How to Make Data Experiments Powerful

  • Sam Ransbotham
  • July 19, 2016

The most effective data experiments augment managerial intuition and exploit unique data.

The power of experiments comes from the insight they provide into causal relationships. Simply put, by randomly manipulating only a single focal variable, we can assume that any observed changes are likely due to the manipulated variable, and not to something else.

Experiments based on data can be particularly powerful for organizations, especially if they easily augment managerial intuition and exploit unique data.

Data-based experiments are not new. Harrah’s Casinos provided early examples of how organizations could add confidence to organizational decisions, but at that time, many companies resisted aggressive testing. Change is difficult, particularly for experiments where some level of underperformance is inherent in the design. By definition, an experiment that shows differences between an indicator of performance will mean one group underperforms the another. For example, it can be difficult for managers to test a change that their intuition tells them will increase customer satisfaction or sales, because it means not following their intuition and reducing satisfaction or sales for a control group.

Now, there may be less resistance as organizations see the successes of others. Data-savvy organizations are setting up platforms to promote experimentation throughout their organizations. Experimentation can be “virtual research centers” that allow scale in R&D.

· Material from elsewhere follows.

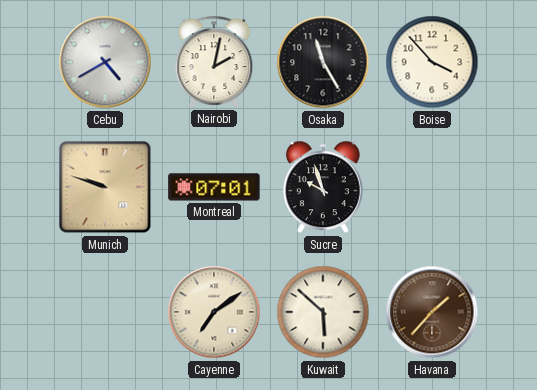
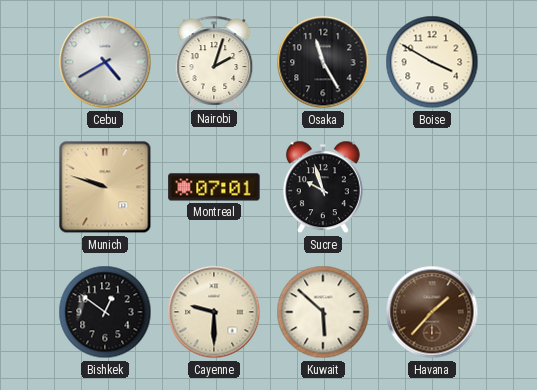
Nairobi: 2:02 -> 2:03
Boise: 3:53 -> 3:50
Bishkek: none -> 12:51
Cayenne: 7:09 -> 9:30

For example, Edmunds.com is a car shopping website with 20 million unique visitors every month. They built their own testing platform called the Website Testing Framework, on top of their extensive cloud-based data infrastructure. Phil Potloff, chief digital officer of Edmunds.com, says it allows all of their managers to ask “WTF (Website Testing Framework)? What’s going on with this test?” The framework supports dozens of simultaneous tests against three key performance indicators: user engagement, ad impression delivery rate, and lead volume. Questions can be big, such as evaluating an entirely new vehicle appraisal tool. Or tiny, such as the color of a single button on the website. Potloff reports that the framework has “really changed the way that we interface with analytics and how we make changes.”

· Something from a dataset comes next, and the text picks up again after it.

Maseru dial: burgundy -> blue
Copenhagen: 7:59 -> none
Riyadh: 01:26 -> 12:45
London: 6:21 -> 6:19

WASH Laundry is another example of a company scaling experimentation. WASH Laundry manages laundry facilities embedded in 75,000 locations. More than 7 million people per week use laundry facilities under their management, generating a massive amount of data in addition to a lot of clean clothes. They’ve also just built an experimentation platform to support decision making. John Buccola, CIO of WASH Laundry, describes their approach: “Through experimentation and through data science, we’re trying to come up with the ideal setting to optimize the experience for our customers, both from a revenue standpoint for our customer partners, and from a laundry room experience for our residents, using IoT, using data science, and using experimentation, so we can get to that end result. Because there’s not a lot of research on this, we’re going to have to just try and figure it out.”

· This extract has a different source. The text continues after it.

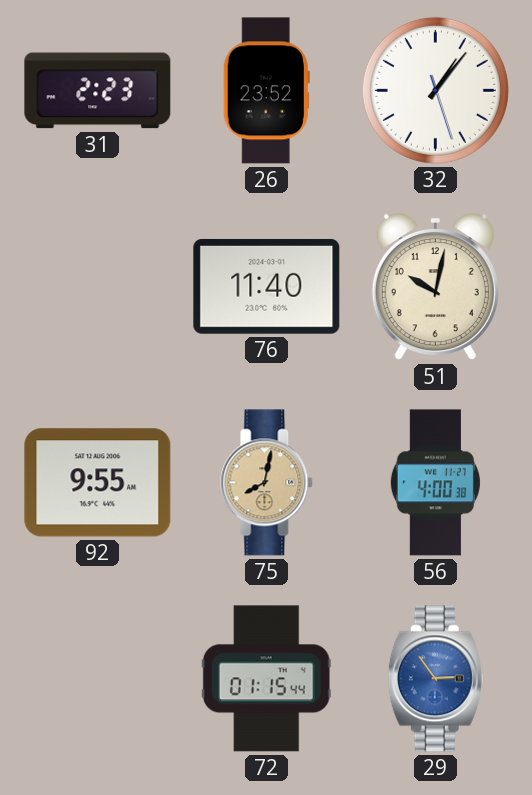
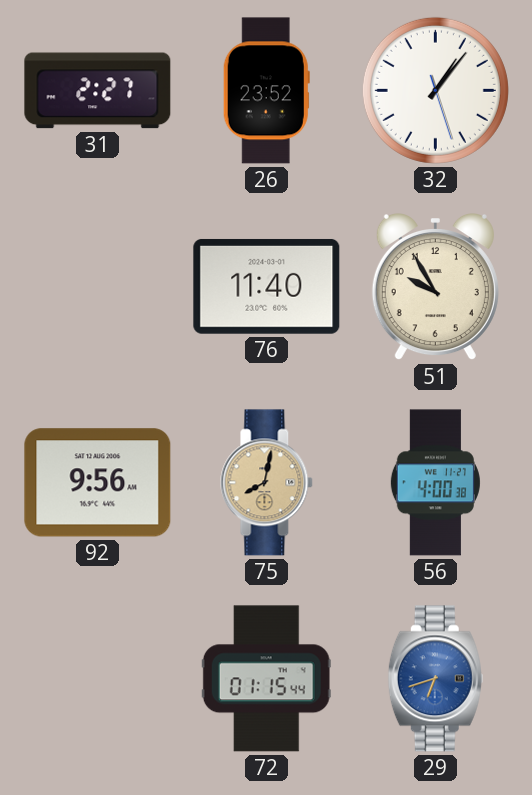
31: 2:23 -> 2:27
51: 10:02 -> 9:55
92: 9:55 -> 9:56
29: 2:54 -> 6:42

What makes experimentation such a powerful tool for these organizations?

Experimentation is powerful when it deepens managerial intuition. At Edmunds, the testing culture is pervasive. As Potloff describes: “People are actually more savvy now because they think more deeply about the metrics when they can pull them themselves than when they’re just asking a business analyst to pull some reports for them on a product. So, they have to actually think through the touchpoints, the task completion, metrics, more deeply than have they had in the past. And I think we have a much better product team as a result of that testing culture.” Managers can quickly test their insights, either validating their thinking or sending them back to think more, then swiftly bring changes to scale.

Experimentation is powerful when the organization has unique data. WASH Laundry has a repository of data that no individual location can match. Buccola describes the advantage it offers: “Are we getting incremental revenue because we’re actually adding loads, or are we getting the revenue because they’re just adding more cycles, or more cycle time in the case of a dry? Was it from the change we instituted or did we see the same in another cohort of locations that were similarly-situated? We can actually isolate and determine whether or not an experiment was successful.” In this case, WASH Laundry’s ability to compare locations creates an advantage that no individual location can match.

In both cases, the experimentation platform is embedded in routine managerial processes. The organizations have made it easy, both technically and culturally, for managers to test ideas and learn from them.

I don’t think we’ll see sci-fi movies depict data scientists the way that that they have portrayed other types of scientists in the past. It is too much to expect that data-based experiments would provide visual sparks from a Hadoop cluster or maniacal laughter from data analysts. But experimental platforms can spark change and at least a small smile when they allow organizations to continuously make small improvements.